** SOURCE MATERIAL follows **

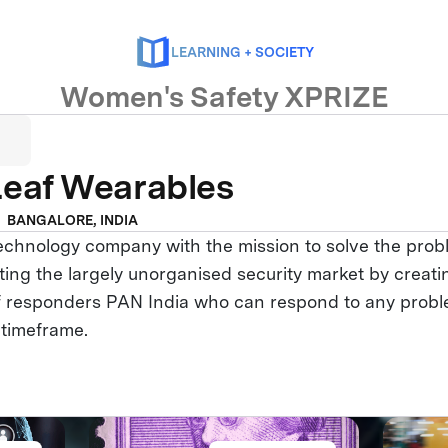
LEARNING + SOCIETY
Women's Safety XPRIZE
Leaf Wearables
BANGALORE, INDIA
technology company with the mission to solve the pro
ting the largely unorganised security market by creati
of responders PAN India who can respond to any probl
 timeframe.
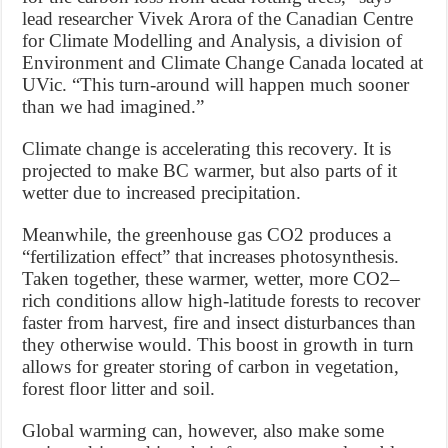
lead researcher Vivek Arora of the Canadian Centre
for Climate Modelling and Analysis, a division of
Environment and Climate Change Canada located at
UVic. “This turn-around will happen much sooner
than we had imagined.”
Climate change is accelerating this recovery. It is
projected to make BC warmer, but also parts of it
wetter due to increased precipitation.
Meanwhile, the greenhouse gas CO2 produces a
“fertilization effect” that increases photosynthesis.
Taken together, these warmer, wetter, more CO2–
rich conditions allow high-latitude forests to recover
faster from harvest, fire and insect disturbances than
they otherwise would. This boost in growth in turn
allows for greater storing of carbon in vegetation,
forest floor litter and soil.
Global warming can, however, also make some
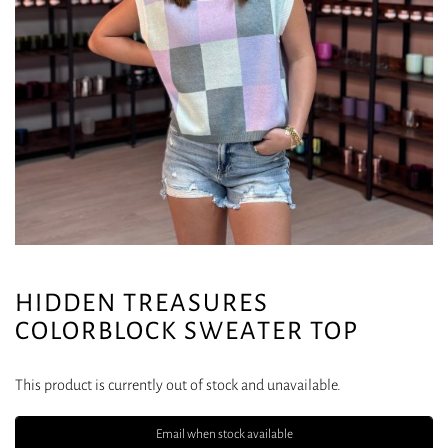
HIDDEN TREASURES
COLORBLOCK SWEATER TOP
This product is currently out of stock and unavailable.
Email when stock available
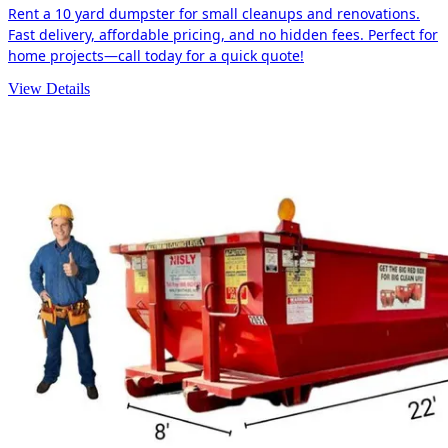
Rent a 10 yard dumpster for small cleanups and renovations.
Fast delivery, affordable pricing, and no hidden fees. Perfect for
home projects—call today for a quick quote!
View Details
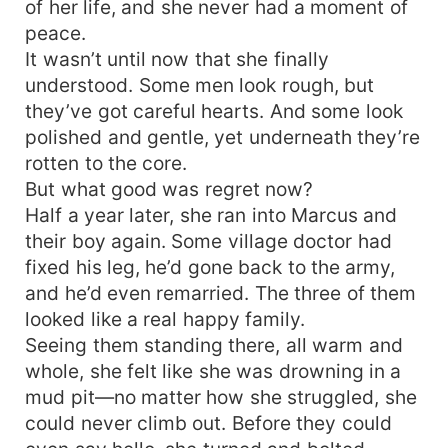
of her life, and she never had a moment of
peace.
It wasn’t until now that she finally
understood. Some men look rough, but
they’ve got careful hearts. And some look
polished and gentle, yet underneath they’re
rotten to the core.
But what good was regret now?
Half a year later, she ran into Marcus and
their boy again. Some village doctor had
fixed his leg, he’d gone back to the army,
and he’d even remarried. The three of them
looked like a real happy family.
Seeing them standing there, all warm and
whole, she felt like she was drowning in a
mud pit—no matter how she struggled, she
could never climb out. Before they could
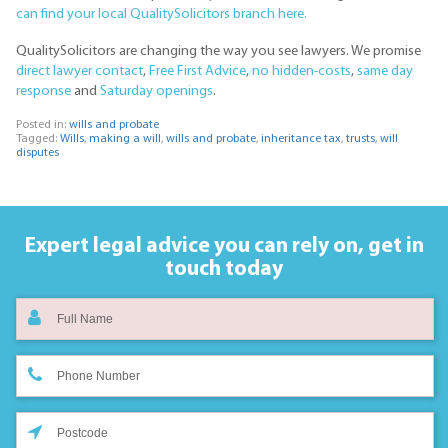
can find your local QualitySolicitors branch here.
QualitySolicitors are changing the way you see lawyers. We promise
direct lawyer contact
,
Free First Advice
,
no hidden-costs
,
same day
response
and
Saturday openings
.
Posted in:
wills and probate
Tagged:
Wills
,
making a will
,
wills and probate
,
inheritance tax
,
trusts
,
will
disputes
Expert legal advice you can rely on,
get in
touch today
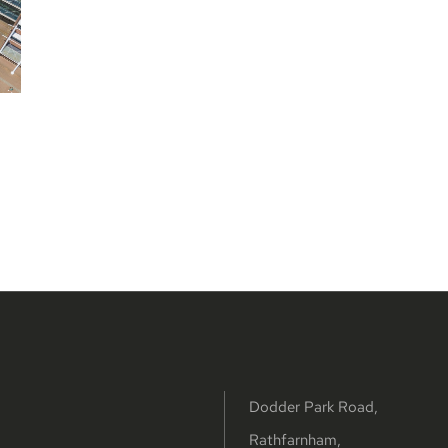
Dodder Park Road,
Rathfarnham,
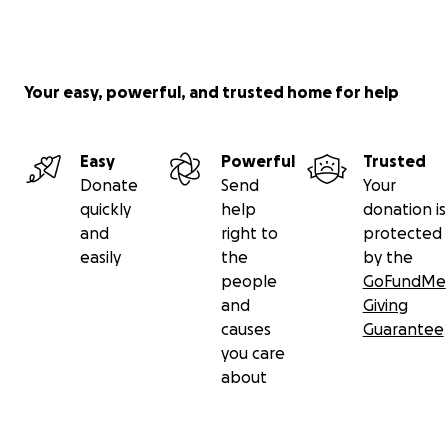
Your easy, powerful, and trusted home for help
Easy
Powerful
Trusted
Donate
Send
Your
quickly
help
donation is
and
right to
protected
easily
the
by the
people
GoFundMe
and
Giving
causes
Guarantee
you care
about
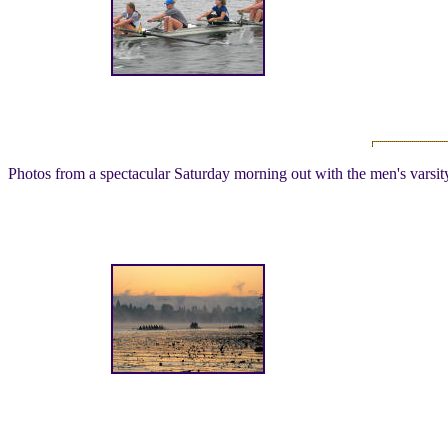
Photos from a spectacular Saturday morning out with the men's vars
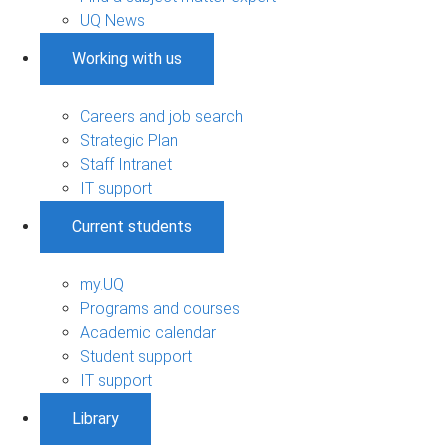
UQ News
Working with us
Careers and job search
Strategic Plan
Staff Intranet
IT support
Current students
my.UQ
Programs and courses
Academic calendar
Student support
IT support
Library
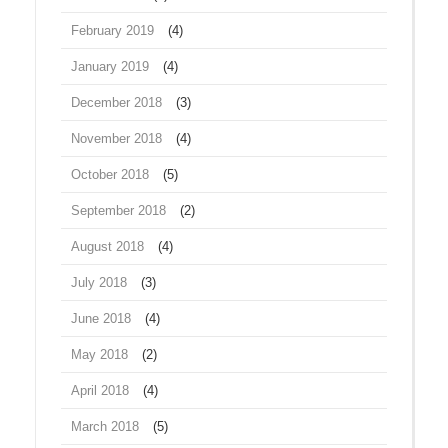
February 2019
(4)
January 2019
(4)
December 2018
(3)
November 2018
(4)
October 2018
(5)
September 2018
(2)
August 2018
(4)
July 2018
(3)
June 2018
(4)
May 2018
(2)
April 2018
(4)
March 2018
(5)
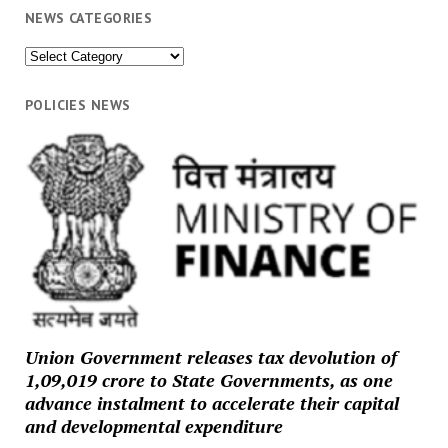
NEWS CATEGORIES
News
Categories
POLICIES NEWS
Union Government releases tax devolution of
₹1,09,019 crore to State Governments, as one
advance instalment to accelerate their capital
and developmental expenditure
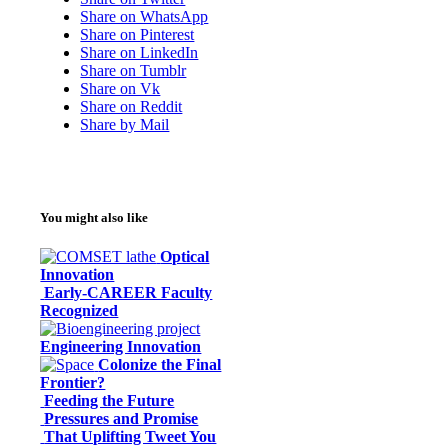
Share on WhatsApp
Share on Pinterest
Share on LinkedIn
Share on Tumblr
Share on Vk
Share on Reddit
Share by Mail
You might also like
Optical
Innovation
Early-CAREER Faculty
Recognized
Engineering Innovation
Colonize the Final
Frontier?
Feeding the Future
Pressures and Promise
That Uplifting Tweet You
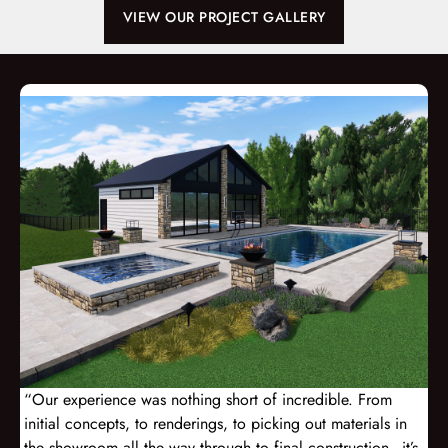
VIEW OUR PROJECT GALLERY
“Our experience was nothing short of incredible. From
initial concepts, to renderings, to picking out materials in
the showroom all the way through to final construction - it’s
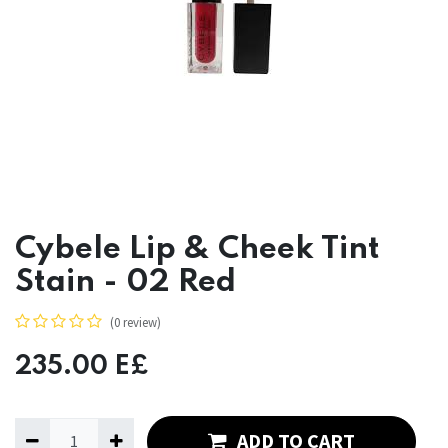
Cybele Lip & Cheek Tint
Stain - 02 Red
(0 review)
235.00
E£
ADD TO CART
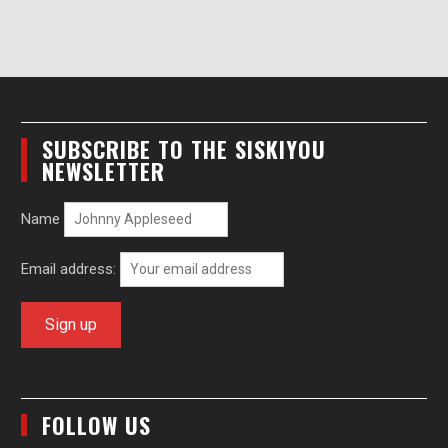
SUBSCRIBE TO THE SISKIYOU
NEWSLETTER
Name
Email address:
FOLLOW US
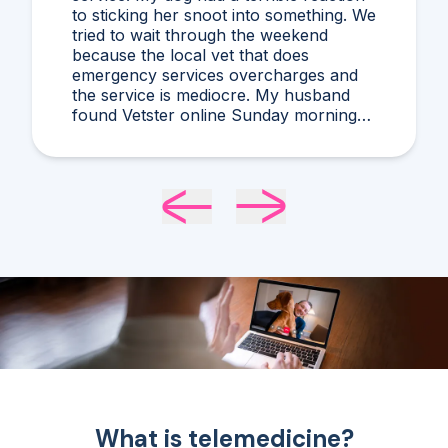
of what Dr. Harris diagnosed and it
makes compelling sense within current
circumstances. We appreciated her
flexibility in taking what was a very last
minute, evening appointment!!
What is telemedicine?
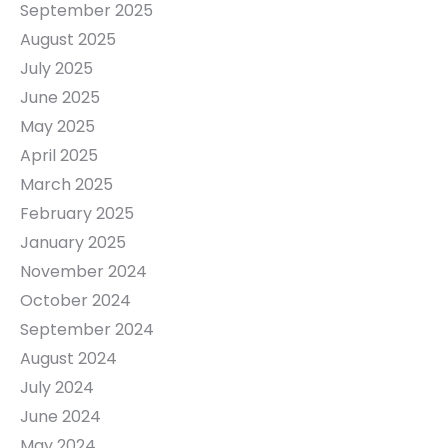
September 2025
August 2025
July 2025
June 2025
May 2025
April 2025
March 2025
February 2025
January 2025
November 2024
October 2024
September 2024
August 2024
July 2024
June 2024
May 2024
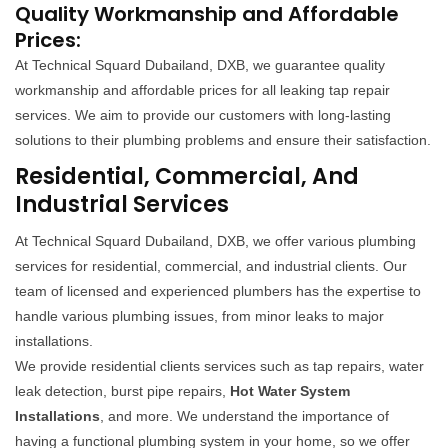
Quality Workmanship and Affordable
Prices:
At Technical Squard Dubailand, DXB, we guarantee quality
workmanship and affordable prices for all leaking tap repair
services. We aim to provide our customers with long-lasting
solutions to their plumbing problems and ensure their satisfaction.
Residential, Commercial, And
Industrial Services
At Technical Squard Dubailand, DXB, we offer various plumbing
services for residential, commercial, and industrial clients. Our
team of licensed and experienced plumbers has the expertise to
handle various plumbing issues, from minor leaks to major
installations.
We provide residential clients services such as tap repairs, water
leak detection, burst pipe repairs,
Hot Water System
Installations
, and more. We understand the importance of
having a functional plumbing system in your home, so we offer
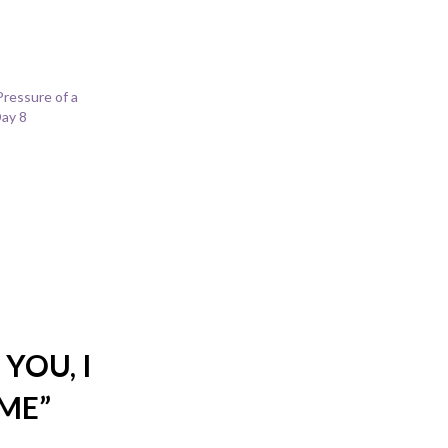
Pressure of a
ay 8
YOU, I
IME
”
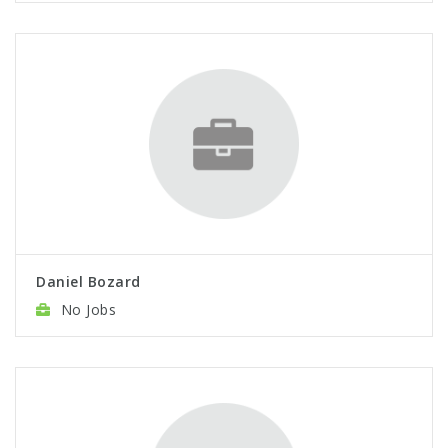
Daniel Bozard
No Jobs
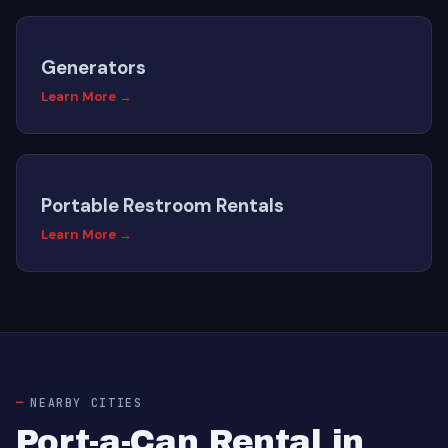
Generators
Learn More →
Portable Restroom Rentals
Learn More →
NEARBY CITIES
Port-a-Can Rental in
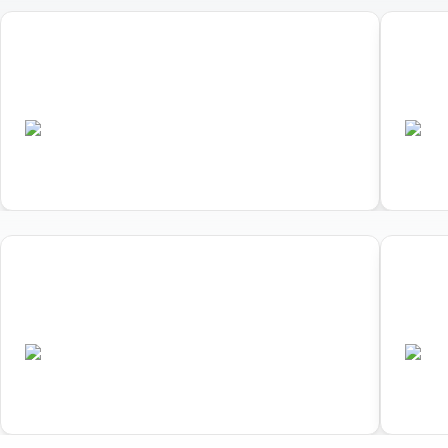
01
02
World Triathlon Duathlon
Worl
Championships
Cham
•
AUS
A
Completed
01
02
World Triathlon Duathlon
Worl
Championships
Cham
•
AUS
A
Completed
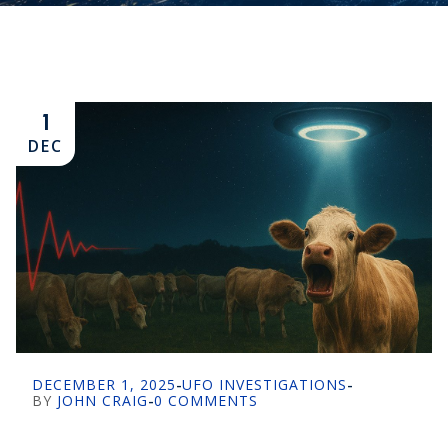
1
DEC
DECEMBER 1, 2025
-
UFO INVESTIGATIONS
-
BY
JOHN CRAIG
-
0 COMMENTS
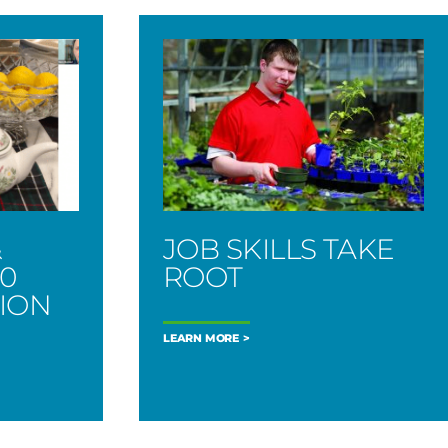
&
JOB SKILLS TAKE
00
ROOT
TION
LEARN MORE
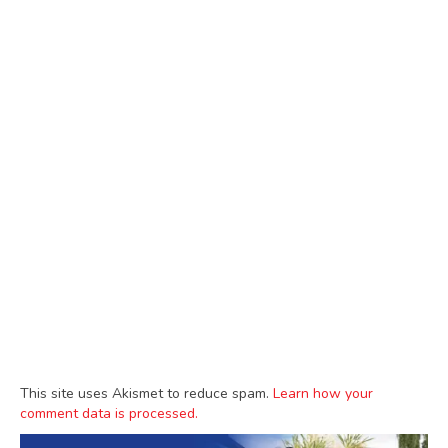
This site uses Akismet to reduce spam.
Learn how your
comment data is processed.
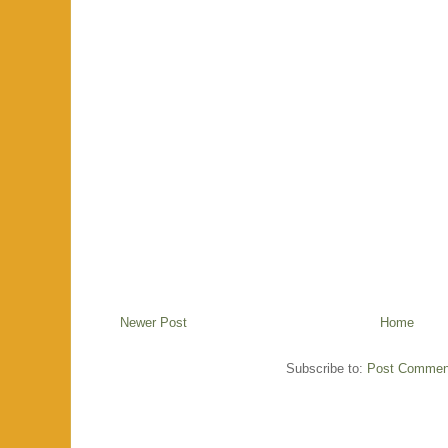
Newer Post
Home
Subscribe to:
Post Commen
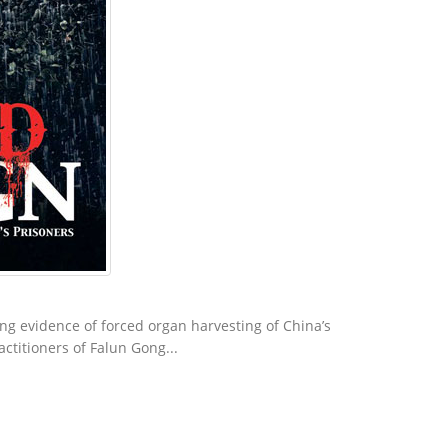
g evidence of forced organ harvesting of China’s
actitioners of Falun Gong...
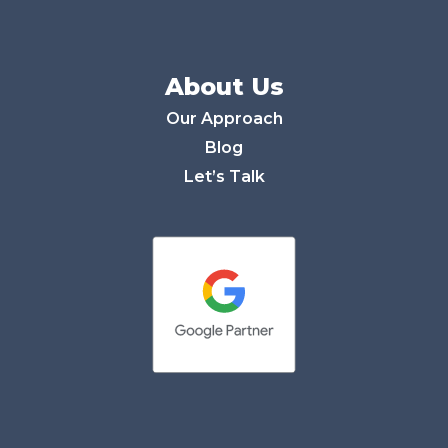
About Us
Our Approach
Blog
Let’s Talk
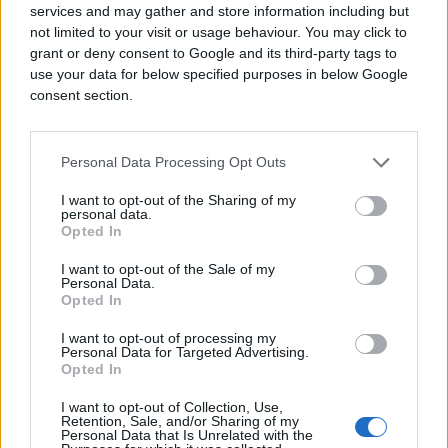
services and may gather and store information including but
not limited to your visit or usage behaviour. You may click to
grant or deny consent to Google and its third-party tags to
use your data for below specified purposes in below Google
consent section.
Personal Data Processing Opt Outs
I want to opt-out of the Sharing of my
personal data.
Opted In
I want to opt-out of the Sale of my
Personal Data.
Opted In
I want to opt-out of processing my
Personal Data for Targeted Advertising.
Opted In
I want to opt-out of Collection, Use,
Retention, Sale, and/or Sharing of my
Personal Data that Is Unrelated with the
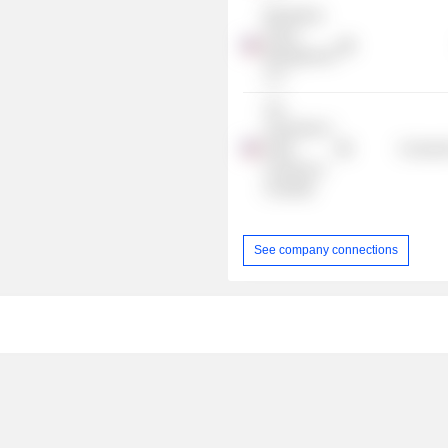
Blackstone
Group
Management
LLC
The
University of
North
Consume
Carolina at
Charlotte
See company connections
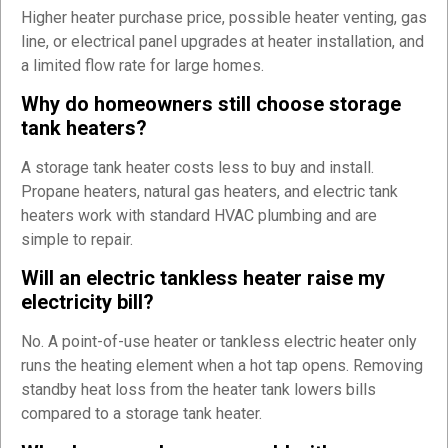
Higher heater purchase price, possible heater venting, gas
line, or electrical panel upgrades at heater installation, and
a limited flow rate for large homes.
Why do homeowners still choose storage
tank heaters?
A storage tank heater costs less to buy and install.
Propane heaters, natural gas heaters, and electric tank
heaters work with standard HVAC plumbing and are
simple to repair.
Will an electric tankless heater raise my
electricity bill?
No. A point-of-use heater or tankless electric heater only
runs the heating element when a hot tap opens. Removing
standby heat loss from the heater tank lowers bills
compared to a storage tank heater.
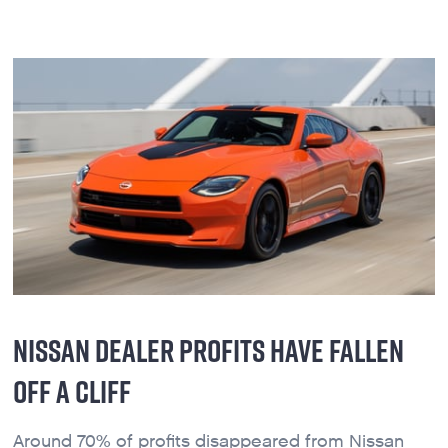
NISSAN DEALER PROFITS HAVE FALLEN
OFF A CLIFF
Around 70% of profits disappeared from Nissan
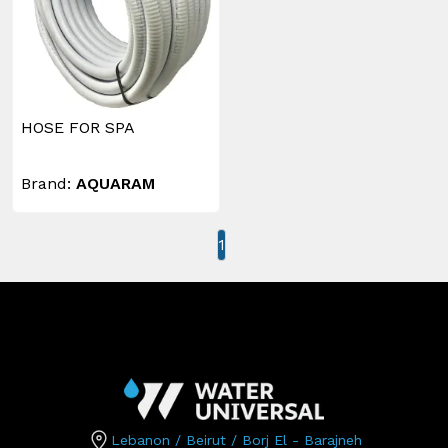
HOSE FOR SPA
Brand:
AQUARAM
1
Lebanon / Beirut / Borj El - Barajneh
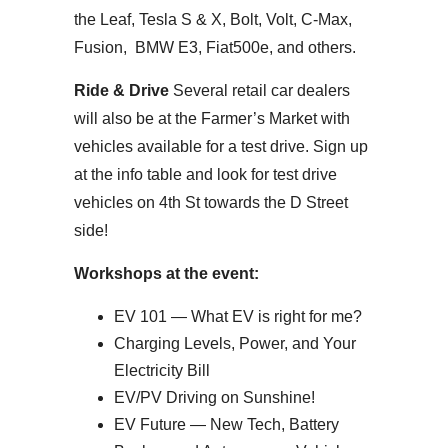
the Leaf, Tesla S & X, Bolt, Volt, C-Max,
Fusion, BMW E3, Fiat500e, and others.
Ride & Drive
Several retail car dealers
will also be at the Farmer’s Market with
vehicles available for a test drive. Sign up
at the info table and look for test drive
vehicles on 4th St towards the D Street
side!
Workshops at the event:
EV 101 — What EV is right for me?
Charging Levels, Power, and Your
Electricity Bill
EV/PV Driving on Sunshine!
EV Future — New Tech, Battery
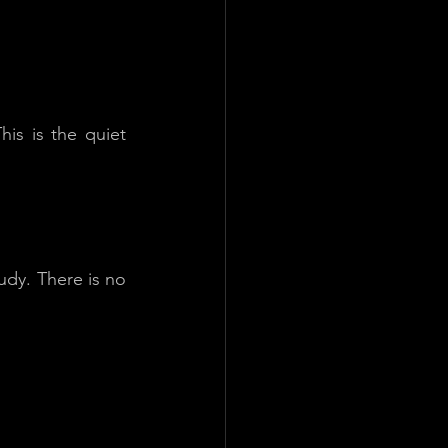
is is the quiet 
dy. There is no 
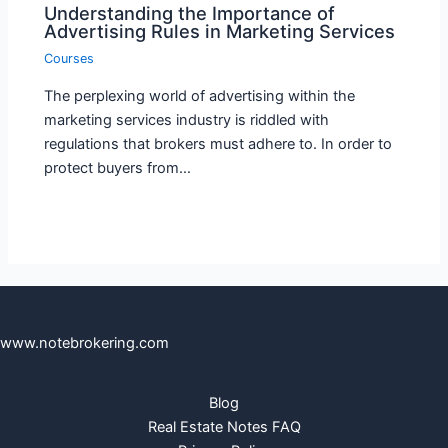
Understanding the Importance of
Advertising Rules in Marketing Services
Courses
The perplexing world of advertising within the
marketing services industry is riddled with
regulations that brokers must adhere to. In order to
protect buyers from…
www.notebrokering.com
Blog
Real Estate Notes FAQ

** End of SOURCE MATERIAL **

WHAT TO WORK ON: Pictures should not appear in the copy. Write out exactly the lines above from the first one through the line that contains "they otherwise would.".

WRITTEN SOLUTION:
LEARNING + SOCIETY
Women's Safety XPRIZE
Leaf Wearables
BANGALORE, INDIA
technology company with the mission to solve the pro
ting the largely unorganised security market by creati
of responders PAN India who can respond to any probl
 timeframe.
lead researcher Vivek Arora of the Canadian Centre
for Climate Modelling and Analysis, a division of
Environment and Climate Change Canada located at
UVic. “This turn-around will happen much sooner
than we had imagined.”
Climate change is accelerating this recovery. It is
projected to make BC warmer, but also parts of it
wetter due to increased precipitation.
Meanwhile, the greenhouse gas CO2 produces a
“fertilization effect” that increases photosynthesis.
Taken together, these warmer, wetter, more CO2–
rich conditions allow high-latitude forests to recover
faster from harvest, fire and insect disturbances than
they otherwise would. This boost in growth in turn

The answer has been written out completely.